Character Settings
Batman = Gotham. Superman = Metropolis. As memorable as the characters I grew up reading, the settings for their adventures have taken on a life of their own. Our heroes may travel far and wide, but they always seem to return “home”. Occasionally the time is as important as the location a la the Legion of Super-Heroes. It’s lighting and backdrop and mood and an implied or created past, present and future. Can you imagine Batman’s Gotham filled with shining buildings, unending sunlight and parades that don’t immediately deteriorate into disaster? Can you imagine a Metropolis where it rains all the time, where all the buildings are run-down and abandoned?
Setting Powers
It’s been done, of course, as an alternate reality or similarly short-term method. The heroes and their settings work together, reflect and enhance each other. A (to me) classic example is the favorite mode of locomotion for Spider-Man. It’s hard to imagine Spider-Man without seeing him swinging through space on a webline. It could only be imagined in a city with skyscrapers. It just isn’t going to work anywhere else. Mr. Fantastic can cobble together a working starship from spare parts available in Manhattan, but that’s slightly more problematic in the upper reaches of the Andes. Writers occasionally use that situation as a vehicle to drive a story that otherwise never gets written, but usually it’s the exception that proves the rule.

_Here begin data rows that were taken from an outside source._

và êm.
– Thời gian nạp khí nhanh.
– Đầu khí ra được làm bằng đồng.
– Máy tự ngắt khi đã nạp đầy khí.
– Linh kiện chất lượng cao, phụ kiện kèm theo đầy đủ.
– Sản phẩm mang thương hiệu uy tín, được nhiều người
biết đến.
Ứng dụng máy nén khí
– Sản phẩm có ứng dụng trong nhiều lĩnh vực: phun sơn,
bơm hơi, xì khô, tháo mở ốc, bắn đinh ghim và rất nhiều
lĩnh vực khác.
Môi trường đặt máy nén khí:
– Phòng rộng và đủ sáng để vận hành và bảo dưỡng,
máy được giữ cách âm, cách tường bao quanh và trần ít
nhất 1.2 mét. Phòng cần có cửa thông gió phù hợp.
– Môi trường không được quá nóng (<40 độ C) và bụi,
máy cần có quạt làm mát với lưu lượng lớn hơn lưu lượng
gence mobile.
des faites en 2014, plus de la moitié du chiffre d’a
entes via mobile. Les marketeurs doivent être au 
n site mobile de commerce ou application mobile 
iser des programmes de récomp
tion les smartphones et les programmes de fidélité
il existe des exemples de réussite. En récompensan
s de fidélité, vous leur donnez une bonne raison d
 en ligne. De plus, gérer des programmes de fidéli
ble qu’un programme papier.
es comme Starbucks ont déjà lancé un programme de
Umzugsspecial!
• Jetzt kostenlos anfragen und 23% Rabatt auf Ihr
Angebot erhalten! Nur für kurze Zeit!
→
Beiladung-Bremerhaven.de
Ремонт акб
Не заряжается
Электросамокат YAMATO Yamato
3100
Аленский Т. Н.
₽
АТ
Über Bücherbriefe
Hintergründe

That’s how important, and powerful, setting can be.
Setting Characters
So, what’s the point? The point is that the setting can become a character in the story. I find this more true of prose fiction than comics (or sequential art if you’re picky). Much like the description of characters, the description of the setting isn’t nearly as important when the reader can simply look at the page with the pictures on it. In prose the setting can’t speak for itself or be left out of the action; it has to become part of the action and the characters. Often it’s a one-story setting built around a character that’s the driving force. Other times the setting actually becomes a character in and of itself. It has much influence on the story as the characters that act within it. It’s as memorable as the characters. Classic example: Arrakis of the Dune stories.
Thought I was going to use Middle-Earth, didn’t you? Too easy…

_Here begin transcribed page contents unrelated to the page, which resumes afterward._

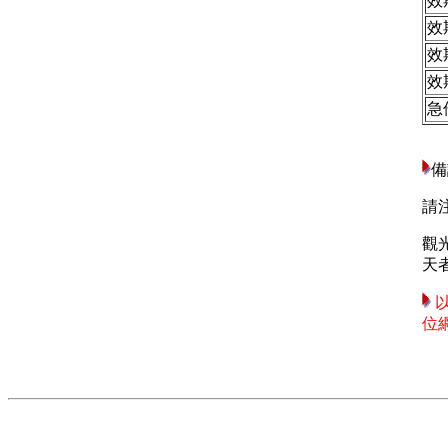
效
效
效
效
急
備
請
觀
天
位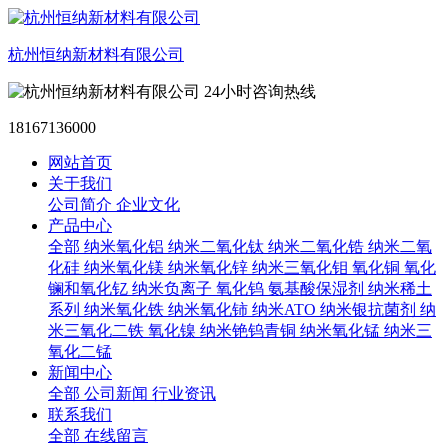
杭州恒纳新材料有限公司
24小时咨询热线
18167136000
网站首页
关于我们
公司简介
企业文化
产品中心
全部
纳米氧化铝
纳米二氧化钛
纳米二氧化锆
纳米二氧
化硅
纳米氧化镁
纳米氧化锌
纳米三氧化钼
氧化铜
氧化
镧和氧化钇
纳米负离子
氧化钨
氨基酸保湿剂
纳米稀土
系列
纳米氧化铁
纳米氧化铈
纳米ATO
纳米银抗菌剂
纳
米三氧化二铁
氧化镍
纳米铯钨青铜
纳米氧化锰
纳米三
氧化二锰
新闻中心
全部
公司新闻
行业资讯
联系我们
全部
在线留言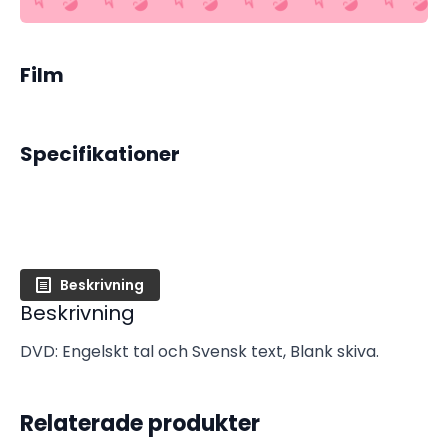
mängd
Film
Specifikationer
Beskrivning
Beskrivning
DVD: Engelskt tal och Svensk text, Blank skiva.
Relaterade produkter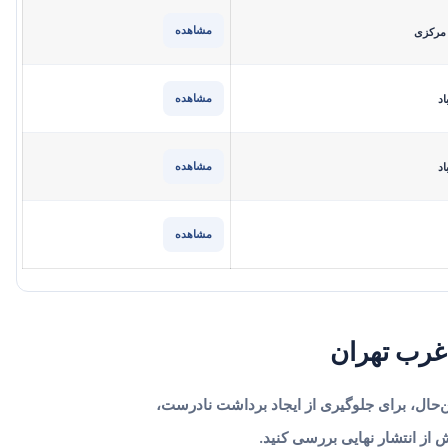
مشاهده
 مرکزی
مشاهده
اد
مشاهده
اد
مشاهده
غرب تهران
حال، برای جلوگیری از ایجاد برداشت نادرست،
ز انتشار نهایی بررسی کنید.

There are many, many others. Hyperborea, Amber, Pern, Recluce and Wonderland are just a few that fill up the shelves of my library. Even (or maybe especially) the U.S.S Enterprise is a character that readers identify with, find inconsistencies with, argue about, and make maps of: something readers care about. Some writers even moved beyond a world as a character. The universe that E.E. Smith’s Lensmen inhabit is not someplace I want to live, but it certainly provides enough material for an infinite number of stories and characters to star in.
Setting: Veiled Space
That’s the kind of cosmoverse I want Veiled Space to become. The Jagged Earth as home of the Augments is one Story World where the world isn’t really the character, but Aurora City – that I want to be a character I can write RPG sourcebooks and draw maps around (you knew it was coming back to that) for readers to find unique interests in. For other Story Worlds, the character may be the world rather than a specific city or location. Regardless, I hope Veiled Space readers find things to love and hate and argue about in all the Story World settings in addition to the characters. That’s another way I can gauge if I’m doing my job: engaging readers.